TASK PROMPT ▸ Once the pictures are set aside, print the records that follow exactly as written.
[DATA SHOWN Boundary: Start]
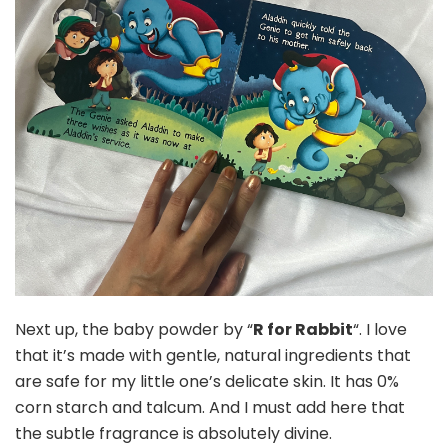
Next up, the baby powder by “
R for Rabbit
“. I love
that it’s made with gentle, natural ingredients that
are safe for my little one’s delicate skin. It has 0%
corn starch and talcum. And I must add here that
the subtle fragrance is absolutely divine.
[DATA SHOWN Boundary: End]
ANSWER TO THIS EXERCISE ▸
Next up, the baby powder by “
R for Rabbit
“. I love
that it’s made with gentle, natural ingredients that
are safe for my little one’s delicate skin. It has 0%
corn starch and talcum. And I must add here that
the subtle fragrance is absolutely divine.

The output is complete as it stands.